Meta-analysis of these studies suggests a decrease in mucositis and graft v. host disease with oral glutamine but no effect with intravenous glutamine. There is also a reduction in infections with intravenous glutamine. There is, however, an increase in relapse with intravenous glutamine but this result was based on two small studies(Reference Sykorova, Horacek and Zak30, Reference Pytlik, Benes and Patorkova32) of patients undergoing autologous transplantation.
Conclusions
Glutamine and cancer have a long history but so far there is no clear evidence for glutamine supplementation following conventional chemotherapy. A similar conclusion has been reached by the Cochrane review in this area(Reference Worthington, Clarkson and Eden39). The problem has been that the majority of the studies performed have been small and have poor reporting of methodology. There have also been several different regimens of glutamine dosing and administration. The chemotherapy used and the tumours treated have also been different. There may therefore be a benefit in specific cancers and chemotherapy regimens.
There have been a larger number of studies performed with patients undergoing bone-marrow transplantation, but again many of these have been small and demonstrate poor methodological quality. There may be benefit for oral glutamine in reducing mucositis and graft v. host disease and for intravenous glutamine in reducing infections, but this outcome may be at the expense of increased relapse.

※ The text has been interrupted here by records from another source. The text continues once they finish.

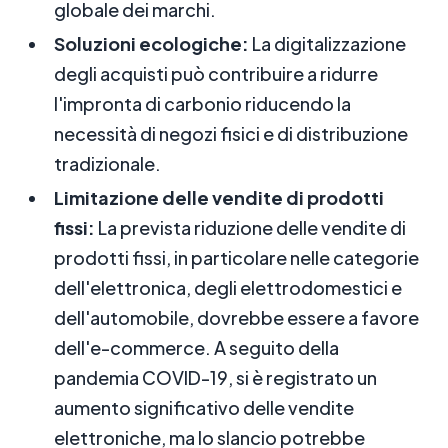
globale dei marchi.
Soluzioni ecologiche:
La digitalizzazione
degli acquisti può contribuire a ridurre
l'impronta di carbonio riducendo la
necessità di negozi fisici e di distribuzione
tradizionale.
Limitazione delle vendite di prodotti
fissi:
La prevista riduzione delle vendite di
prodotti fissi, in particolare nelle categorie
dell'elettronica, degli elettrodomestici e
dell'automobile, dovrebbe essere a favore
dell'e-commerce. A seguito della
pandemia COVID-19, si è registrato un
aumento significativo delle vendite
elettroniche, ma lo slancio potrebbe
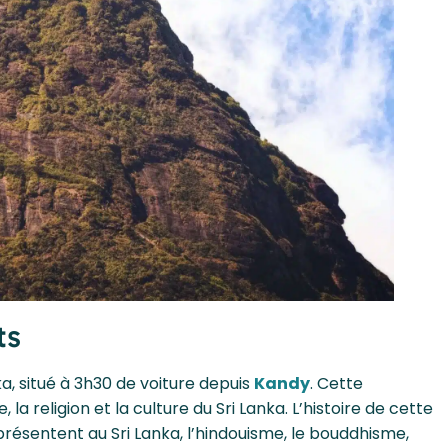
ts
a, situé à 3h30 de voiture depuis
Kandy
. Cette
 religion et la culture du Sri Lanka. L’histoire de cette
présentent au Sri Lanka, l’hindouisme, le bouddhisme,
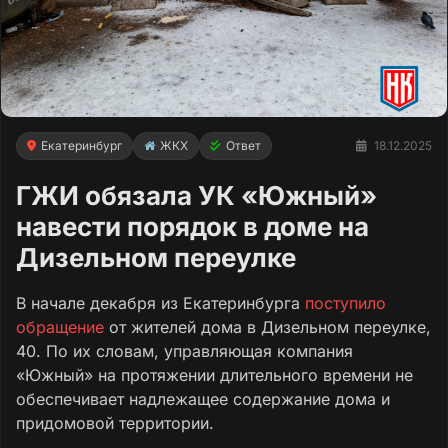
Екатеринбург
ЖКХ
Ответ
18.12.2025
ГЖИ обязала УК «Южный»
навести порядок в доме на
Дизельном переулке
В начале декабря из Екатеринбурга
поступило
обращение
от жителей дома в Дизельном переулке,
40. По их словам, управляющая компания
«Южный» на протяжении длительного времени не
обеспечивает надлежащее содержание дома и
придомовой территории.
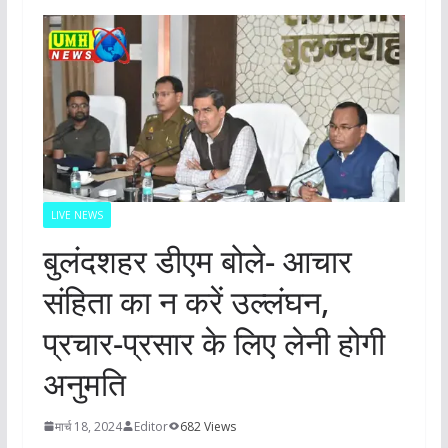
LIVE NEWS
बुलंदशहर डीएम बोले- आचार
संहिता का न करें उल्लंघन,
प्रचार-प्रसार के लिए लेनी होगी
अनुमति
मार्च 18, 2024
Editor
682 Views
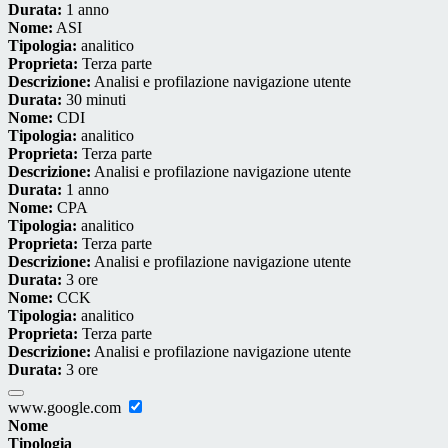
Durata:
1 anno
Nome:
ASI
Tipologia:
analitico
Proprieta:
Terza parte
Descrizione:
Analisi e profilazione navigazione utente
Durata:
30 minuti
Nome:
CDI
Tipologia:
analitico
Proprieta:
Terza parte
Descrizione:
Analisi e profilazione navigazione utente
Durata:
1 anno
Nome:
CPA
Tipologia:
analitico
Proprieta:
Terza parte
Descrizione:
Analisi e profilazione navigazione utente
Durata:
3 ore
Nome:
CCK
Tipologia:
analitico
Proprieta:
Terza parte
Descrizione:
Analisi e profilazione navigazione utente
Durata:
3 ore
www.google.com
Nome
Tipologia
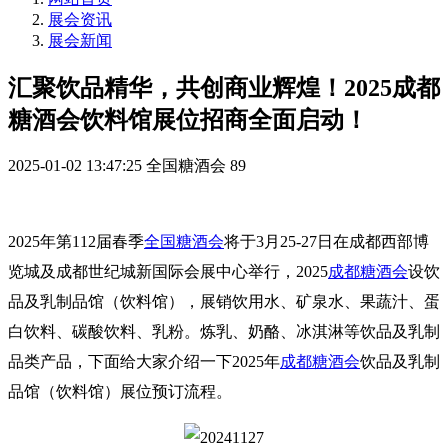
展会资讯
展会新闻
汇聚饮品精华，共创商业辉煌！2025成都
糖酒会饮料馆展位招商全面启动！
2025-01-02 13:47:25
全国糖酒会
89
2025年第112届
春季
全国糖酒会
将于3月25-27日在成都西部博
览城及成都世纪城新国际会展中心举行，
2025
成都糖酒会
设饮
品及乳制品馆（饮料馆），展销饮用水、矿泉水、果蔬汁、蛋
白饮料、碳酸饮料、乳粉。炼乳、奶酪、冰淇淋等
饮品及乳制
品
类产品，下面给大家介绍一下
2025年
成都糖酒会
饮品及乳制
品馆（饮料馆）
展位预订流程。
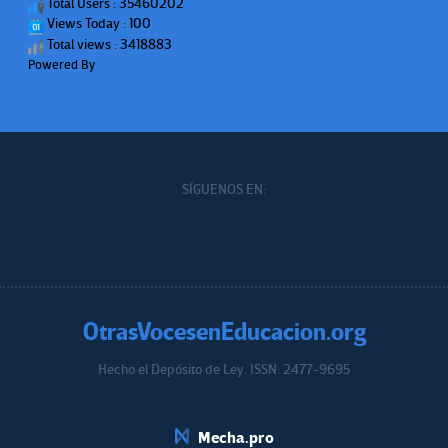
Total Users : 35460202
Views Today : 100
Total views : 3418883
Powered By
WPS Visitor Counter
SÍGUENOS EN:
OtrasVocesenEducacion.org
Hecho el Depósito de Ley. ISSN: 2477-9695
Educacion.org
Mecha.pro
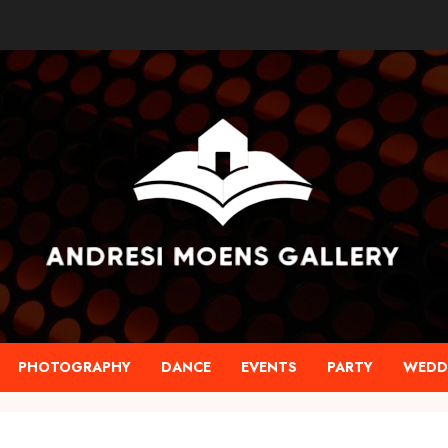
PHOTOGRAPHY
DANCE
EVENTS
PARTY
WEDD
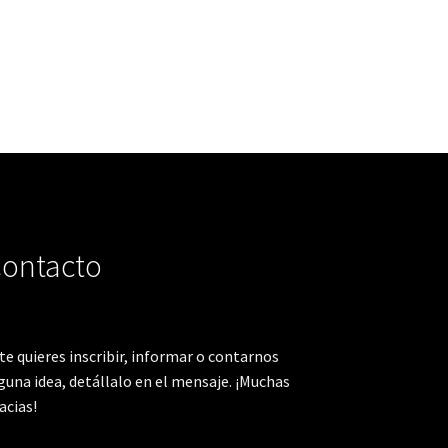
ontacto
 te quieres inscribir, informar o contarnos
guna idea, detállalo en el mensaje. ¡Muchas
acias!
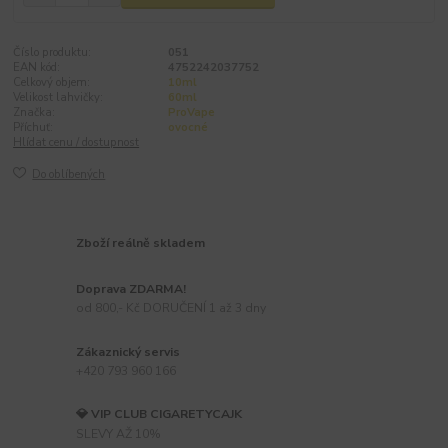
Číslo produktu:
051
EAN kód:
4752242037752
Celkový objem:
10ml
Velikost lahvičky:
60ml
Značka:
ProVape
Příchuť:
ovocné
Hlídat cenu / dostupnost
Do oblíbených
Zboží reálně skladem
Doprava ZDARMA!
od 800,- Kč DORUČENÍ 1 až 3 dny
Zákaznický servis
+420 793 960 166
💎 VIP CLUB CIGARETYCAJK
SLEVY AŽ 10%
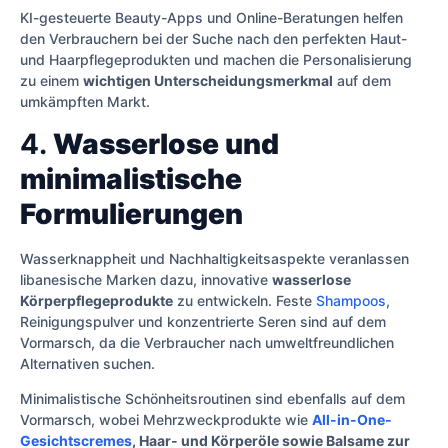
KI-gesteuerte Beauty-Apps und Online-Beratungen helfen
den Verbrauchern bei der Suche nach den perfekten Haut-
und Haarpflegeprodukten und machen die Personalisierung
zu einem
wichtigen Unterscheidungsmerkmal
auf dem
umkämpften Markt.
4.
Wasserlose und
minimalistische
Formulierungen
Wasserknappheit und Nachhaltigkeitsaspekte veranlassen
libanesische Marken dazu, innovative
wasserlose
Körperpflegeprodukte
zu entwickeln. Feste
Shampoos
,
Reinigungspulver und konzentrierte Seren sind auf dem
Vormarsch, da die Verbraucher nach umweltfreundlichen
Alternativen suchen.
Minimalistische Schönheitsroutinen sind ebenfalls auf dem
Vormarsch, wobei Mehrzweckprodukte wie
All-in-One-
Gesichtscremes
, Haar- und Körperöle sowie Balsame zur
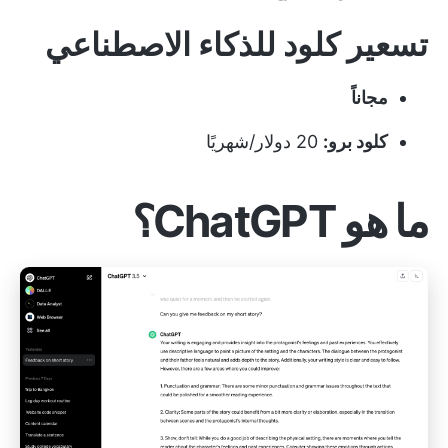
تسعير كلود للذكاء الاصطناعي
مجاناً
كلود برو:
20 دولار/شهريًا
ما هو ChatGPT؟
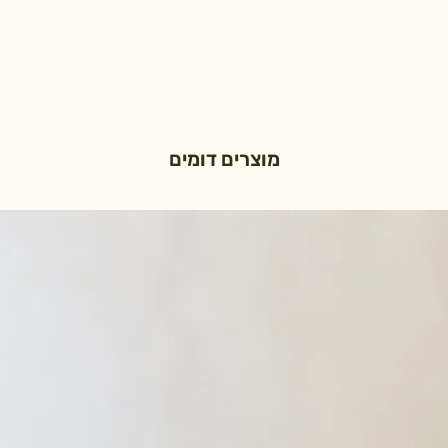
מוצרים דומים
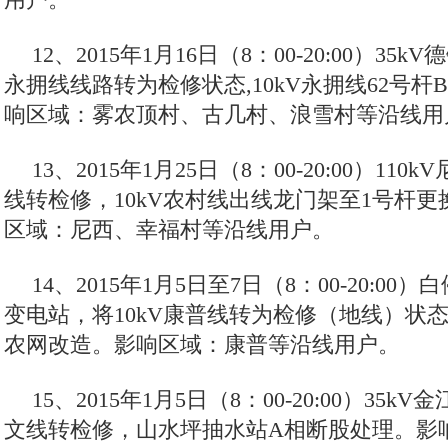
12、2015年1月16日（8：00-20:00）35
永拥线线路转为检修状态,10kV永拥线62号
响区域：雾农顶村、古几村、浪雪村等沿线用
13、2015年1月25日（8：00-20:00）110
线转检修，10kV农村线出线龙门架至1号杆
区域：尼西、幸福村等沿线用户。
14、2015年1月5日至7日（8：00-20:00
变电站，将10kV康普线转为检修（地线）状态
农网改造。影响区域：康普等沿线用户。
15、2015年1月5日（8：00-20:00）35k
文线转检修，山水坪抽水站A相断股处理。影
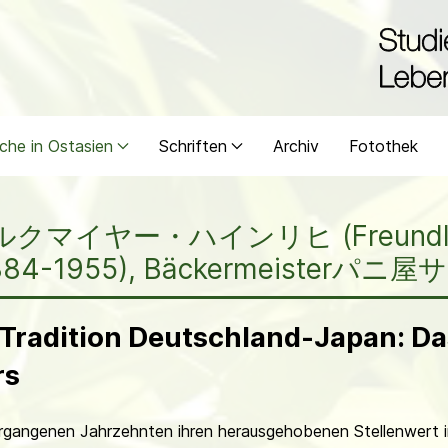
che in Ostasien
Schriften
Archiv
Fotothek
h ブルクマイヤー・ハインリヒ (Freundli
1955), Bäckermeisterパニ屋
Tradition Deutschland-Japan: Da
rs
gangenen Jahrzehnten ihren herausgehobenen Stellenwert in 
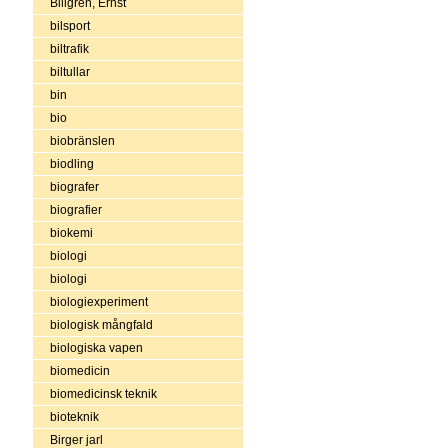
Billgren, Ernst
bilsport
biltrafik
biltullar
bin
bio
biobränslen
biodling
biografer
biografier
biokemi
biologi
biologi
biologiexperiment
biologisk mångfald
biologiska vapen
biomedicin
biomedicinsk teknik
bioteknik
Birger jarl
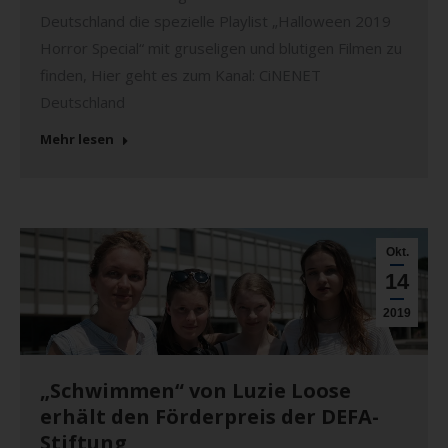
Deutschland die spezielle Playlist „Halloween 2019
Horror Special“ mit gruseligen und blutigen Filmen zu
finden, Hier geht es zum Kanal: CiNENET
Deutschland
Mehr lesen
Okt.
14
2019
„Schwimmen“ von Luzie Loose
erhält den Förderpreis der DEFA-
Stiftung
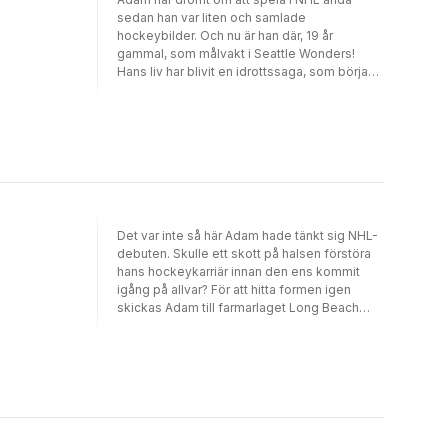
sedan han var liten och samlade
hockeybilder. Och nu är han där, 19 år
gammal, som målvakt i Seattle Wonders!
Hans liv har blivit en idrottssaga, som började
bara några månader tidigare. Det var då han
packade väskorna hemma i Kiruna, sa hej då
till alla och flög västerut. Nu ligger han på
isen i Savvis Center i S:t Louis och har just åkt
på sin första smäll i den nordamerikanska
hockeyligan. Han har träffats av ett slagskott,
har yrsel och svårt att fokusera blicken.
Varför skulle detta behöva hända just nu, i
hans allra första NHL-match!
Det var inte så här Adam hade tänkt sig NHL-
debuten. Skulle ett skott på halsen förstöra
hans hockeykarriär innan den ens kommit
igång på allvar? För att hitta formen igen
skickas Adam till farmarlaget Long Beach
IceDogs. Han är besviken, men tränar hårt
och ger allt i matcherna. För varje räddning
växer självförtroendet och Adam vet att det
är i NHL han hör hemma. Inget kan stoppa
honom nu. Och chansen kommer när Seattle
Wonders vill skriva tvåårskontrakt med
honom. Men då börjar också kampen om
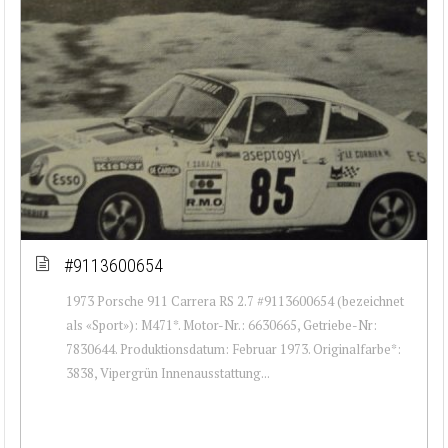
#9113600654
1973 Porsche 911 Carrera RS 2.7 #9113600654 (bezeichnet
als «Sport»): M471*. Motor-Nr.: 6630665, Getriebe-Nr:
7830644. Produktionsdatum: Februar 1973. Originalfarbe*:
3838, Vipergrün Innenausstattung...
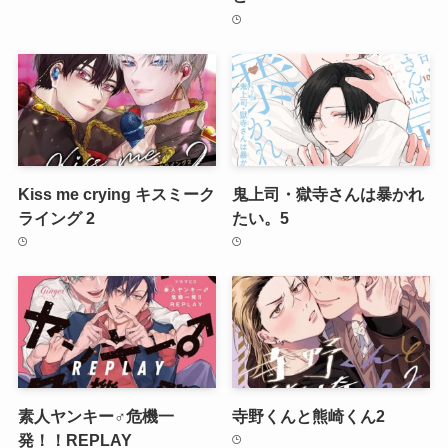
Kiss me crying キスミーク
鬼上司・獄寺さんは暴かれ
ライング 2
たい。5
素人ヤンキー♂危機一
寺野くんと熊崎くん2
発！！REPLAY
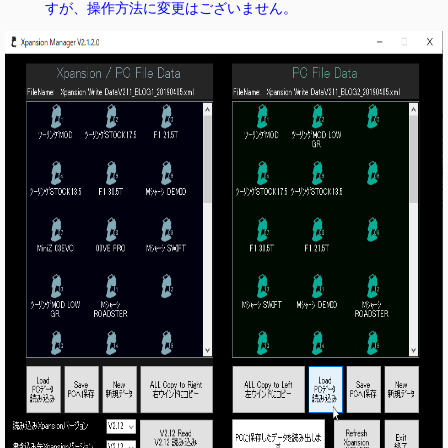
すが、操作方法に変更はございません。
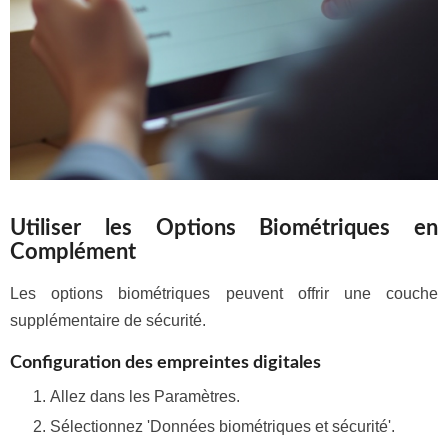
Utiliser les Options Biométriques en
Complément
Les options biométriques peuvent offrir une couche
supplémentaire de sécurité.
Configuration des empreintes digitales
Allez dans les Paramètres.
Sélectionnez 'Données biométriques et sécurité'.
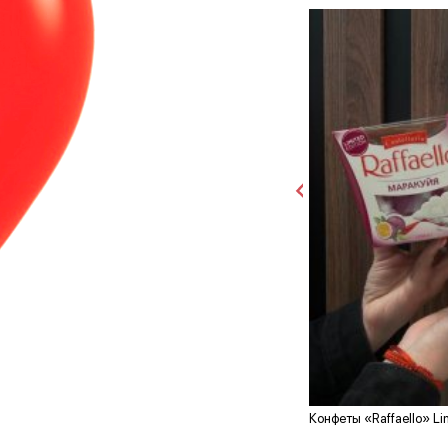
Конфеты «Raffaello» Lim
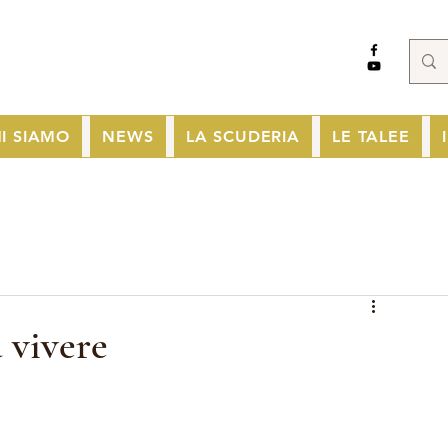
I SIAMO
NEWS
LA SCUDERIA
LE TALEE
a vivere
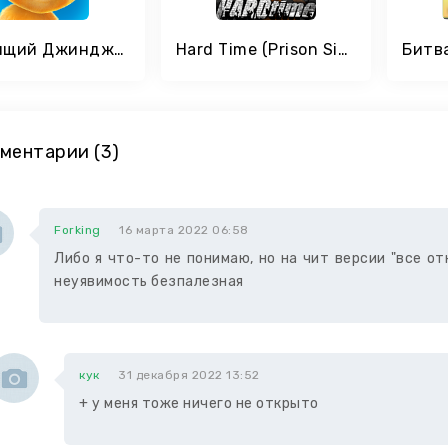
Говорящий Джинджер
Hard Time (Prison Sim)
ментарии (3)
Forking
16 марта 2022 06:58
Либо я что-то не понимаю, но на чит версии "все о
неуявимость безпалезная
кук
31 декабря 2022 13:52
+ у меня тоже ничего не открыто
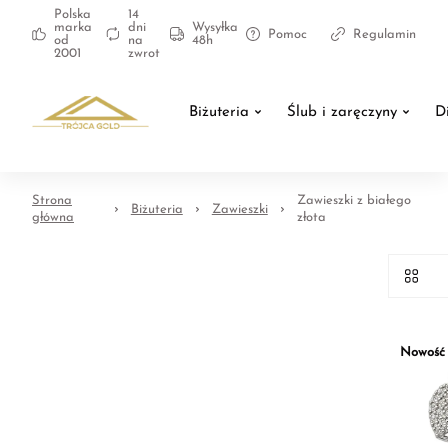
Polska
14
marka
dni
Wysyłka
Pomoc
Regulamin
od
na
48h
2001
zwrot
Biżuteria
Ślub i zaręczyny
D
Strona
Zawieszki z białego
Biżuteria
Zawieszki
główna
złota
Nowość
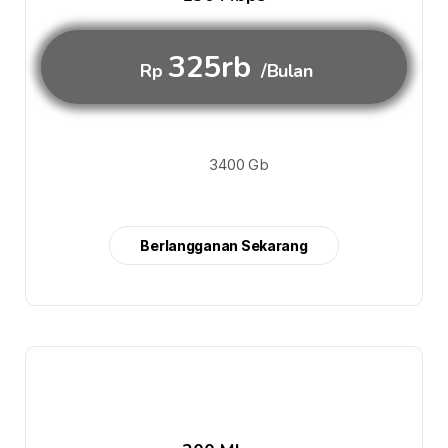
325rb
Rp
/Bulan
3400 Gb
Berlangganan Sekarang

In both areas larger well-conducted and -reported randomised controlled trials are required.
Acknowledgements
The author declares no conflicts of interest. The author thanks Alison Avenell, Xueli Jia, Tania Lourenco and Romana Kucerova for help with data extraction and quality assessment. M. C. was employed as a Clinical Research Fellow by the Chief Scientist Office of the Scottish Government when this work was carried out.